Looking at XVD

A week ago a certain XviD developer made a request to look at something more compressed called XVD and so I did.

For those who do not know (which included me), there’s a whole bunch of various formats originally developed by a certain lab formed in 1993 inside Saint Petersburg State University of Aerospace Instrumentation to work on multimedia compression and related things. Just look at those people:

So they developed various formats and sold them initially to Alaris, it formed a spin-off company called Right Bits, later the technology got to DigitalStream-USA company (no idea if it was another company reorganisation or it just formed anew using the same people) and finally to XVD Corporation (no idea if there’s an open-source DVX codec around based on Project Ketchup).

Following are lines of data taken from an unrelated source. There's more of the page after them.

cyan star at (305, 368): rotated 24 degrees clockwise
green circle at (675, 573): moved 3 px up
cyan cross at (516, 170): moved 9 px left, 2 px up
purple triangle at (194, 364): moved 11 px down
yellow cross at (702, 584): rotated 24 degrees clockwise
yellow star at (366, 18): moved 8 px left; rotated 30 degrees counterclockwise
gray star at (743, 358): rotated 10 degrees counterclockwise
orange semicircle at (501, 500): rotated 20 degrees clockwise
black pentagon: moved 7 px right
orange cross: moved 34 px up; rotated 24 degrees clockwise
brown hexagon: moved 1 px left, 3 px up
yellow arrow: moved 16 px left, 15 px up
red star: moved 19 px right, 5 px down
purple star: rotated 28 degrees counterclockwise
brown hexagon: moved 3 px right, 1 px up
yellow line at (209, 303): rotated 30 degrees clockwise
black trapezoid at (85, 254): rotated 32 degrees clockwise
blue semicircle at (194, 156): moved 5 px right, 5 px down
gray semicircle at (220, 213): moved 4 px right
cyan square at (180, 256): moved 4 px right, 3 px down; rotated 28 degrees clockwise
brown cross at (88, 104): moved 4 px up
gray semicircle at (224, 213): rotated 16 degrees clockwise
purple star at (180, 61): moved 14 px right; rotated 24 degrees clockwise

Anyway, here’s a list of the formats (in all cased VG in the names stands for “videogram” as the technologies were intended to send short video messages from one user to another):

  • the original VGM container;
  • VGM2 container;
  • TELP audio codec (yet another of those LPC-based speech codecs);
  • Muzip audio codec (FFT-based one with several flavours);
  • V2K-II video codec;
  • and finally XVD video codec.

I don’t know whether Alaris VGPixel is related to this but I’ll dig into it later to see if it has the same features or design.

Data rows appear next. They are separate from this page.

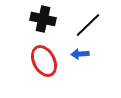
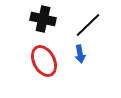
blue arrow: rotated 96 degrees counterclockwise
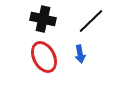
black line: moved 3 px right, 4 px up
red ellipse: moved 4 px up
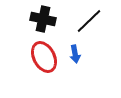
black line: moved 2 px left
blue arrow: moved 5 px left
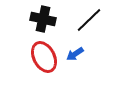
black line: moved 1 px up
blue arrow: rotated 66 degrees clockwise
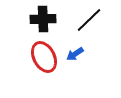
black cross: rotated 15 degrees counterclockwise
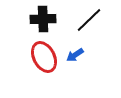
blue arrow: moved 1 px down
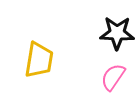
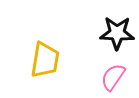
yellow trapezoid: moved 6 px right
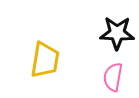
pink semicircle: rotated 24 degrees counterclockwise
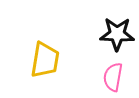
black star: moved 1 px down
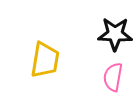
black star: moved 2 px left
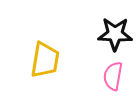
pink semicircle: moved 1 px up
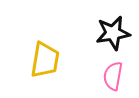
black star: moved 2 px left, 1 px up; rotated 12 degrees counterclockwise
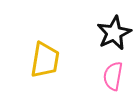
black star: moved 1 px right; rotated 16 degrees counterclockwise
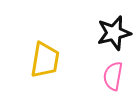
black star: rotated 12 degrees clockwise
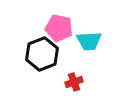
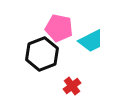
cyan trapezoid: moved 2 px right; rotated 24 degrees counterclockwise
red cross: moved 2 px left, 4 px down; rotated 18 degrees counterclockwise
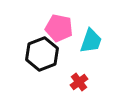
cyan trapezoid: rotated 44 degrees counterclockwise
red cross: moved 7 px right, 4 px up
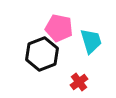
cyan trapezoid: rotated 36 degrees counterclockwise
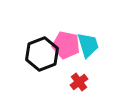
pink pentagon: moved 7 px right, 17 px down
cyan trapezoid: moved 3 px left, 4 px down
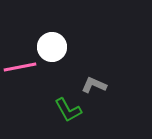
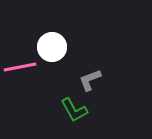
gray L-shape: moved 4 px left, 5 px up; rotated 45 degrees counterclockwise
green L-shape: moved 6 px right
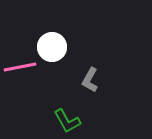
gray L-shape: rotated 40 degrees counterclockwise
green L-shape: moved 7 px left, 11 px down
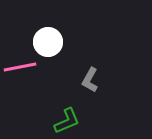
white circle: moved 4 px left, 5 px up
green L-shape: rotated 84 degrees counterclockwise
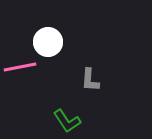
gray L-shape: rotated 25 degrees counterclockwise
green L-shape: rotated 80 degrees clockwise
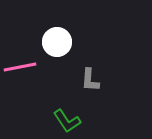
white circle: moved 9 px right
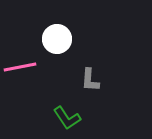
white circle: moved 3 px up
green L-shape: moved 3 px up
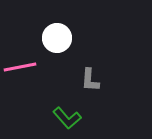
white circle: moved 1 px up
green L-shape: rotated 8 degrees counterclockwise
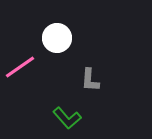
pink line: rotated 24 degrees counterclockwise
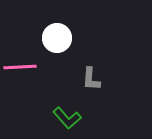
pink line: rotated 32 degrees clockwise
gray L-shape: moved 1 px right, 1 px up
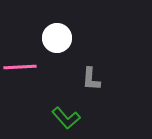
green L-shape: moved 1 px left
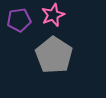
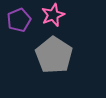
purple pentagon: rotated 15 degrees counterclockwise
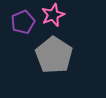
purple pentagon: moved 4 px right, 2 px down
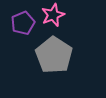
purple pentagon: moved 1 px down
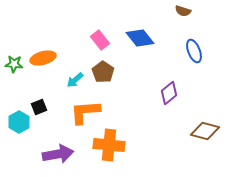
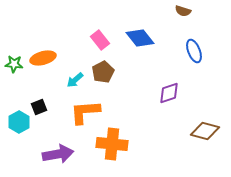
brown pentagon: rotated 10 degrees clockwise
purple diamond: rotated 20 degrees clockwise
orange cross: moved 3 px right, 1 px up
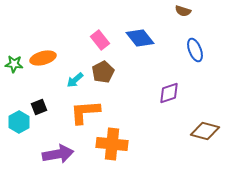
blue ellipse: moved 1 px right, 1 px up
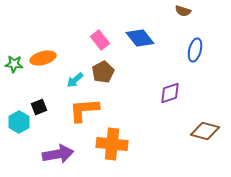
blue ellipse: rotated 35 degrees clockwise
purple diamond: moved 1 px right
orange L-shape: moved 1 px left, 2 px up
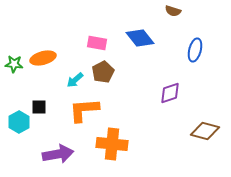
brown semicircle: moved 10 px left
pink rectangle: moved 3 px left, 3 px down; rotated 42 degrees counterclockwise
black square: rotated 21 degrees clockwise
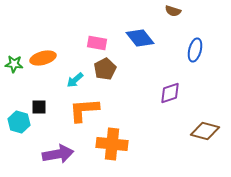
brown pentagon: moved 2 px right, 3 px up
cyan hexagon: rotated 15 degrees counterclockwise
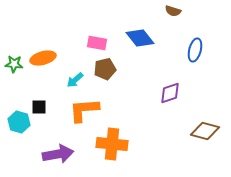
brown pentagon: rotated 15 degrees clockwise
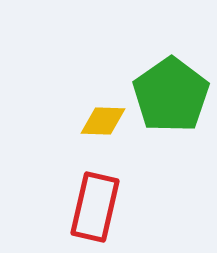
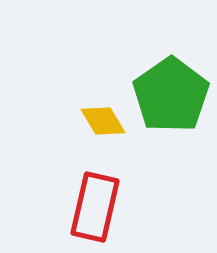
yellow diamond: rotated 57 degrees clockwise
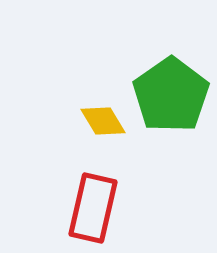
red rectangle: moved 2 px left, 1 px down
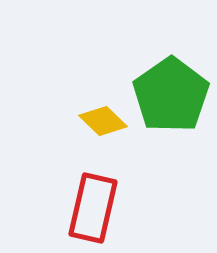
yellow diamond: rotated 15 degrees counterclockwise
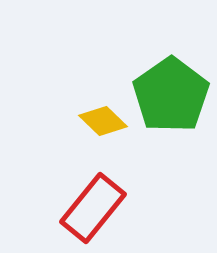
red rectangle: rotated 26 degrees clockwise
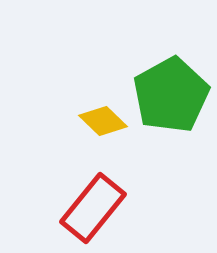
green pentagon: rotated 6 degrees clockwise
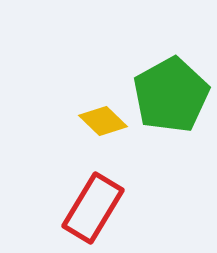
red rectangle: rotated 8 degrees counterclockwise
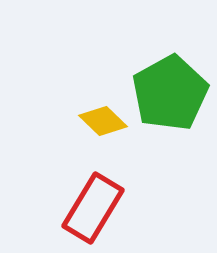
green pentagon: moved 1 px left, 2 px up
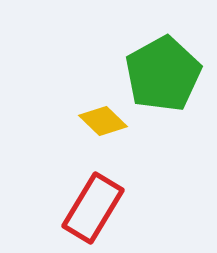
green pentagon: moved 7 px left, 19 px up
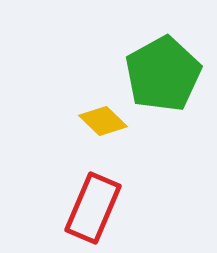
red rectangle: rotated 8 degrees counterclockwise
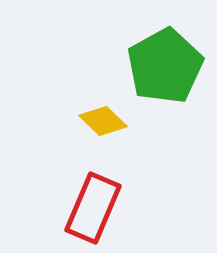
green pentagon: moved 2 px right, 8 px up
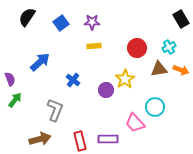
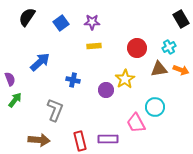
blue cross: rotated 24 degrees counterclockwise
pink trapezoid: moved 1 px right; rotated 15 degrees clockwise
brown arrow: moved 1 px left, 1 px down; rotated 20 degrees clockwise
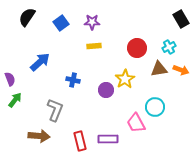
brown arrow: moved 4 px up
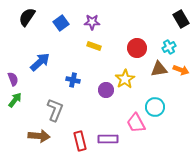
yellow rectangle: rotated 24 degrees clockwise
purple semicircle: moved 3 px right
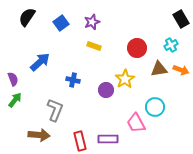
purple star: rotated 21 degrees counterclockwise
cyan cross: moved 2 px right, 2 px up
brown arrow: moved 1 px up
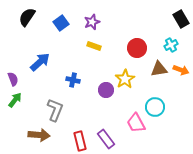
purple rectangle: moved 2 px left; rotated 54 degrees clockwise
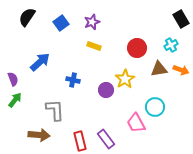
gray L-shape: rotated 25 degrees counterclockwise
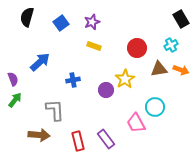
black semicircle: rotated 18 degrees counterclockwise
blue cross: rotated 24 degrees counterclockwise
red rectangle: moved 2 px left
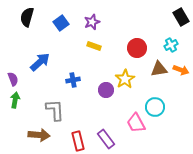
black rectangle: moved 2 px up
green arrow: rotated 28 degrees counterclockwise
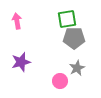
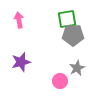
pink arrow: moved 2 px right, 1 px up
gray pentagon: moved 1 px left, 3 px up
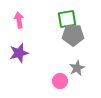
purple star: moved 2 px left, 9 px up
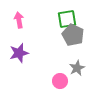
gray pentagon: rotated 25 degrees clockwise
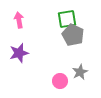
gray star: moved 3 px right, 4 px down
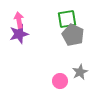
purple star: moved 19 px up
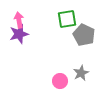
gray pentagon: moved 11 px right
gray star: moved 1 px right, 1 px down
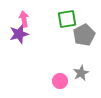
pink arrow: moved 5 px right, 1 px up
gray pentagon: rotated 20 degrees clockwise
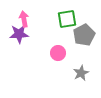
purple star: rotated 12 degrees clockwise
pink circle: moved 2 px left, 28 px up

For some of those codecs there is a demonstration version in form of Java applets preserved by one of the original developers on his site. Those versions lack many features of the actual codecs but still might be a good source of some information.

Let’s see what information I got about the codecs.

TELP codec is not interesting to me, so skip.

Muzip need further looking but so far it looks like a typical lossy codec employing FFT, overlapping frames and parametric bit allocation (and arithmetic coder).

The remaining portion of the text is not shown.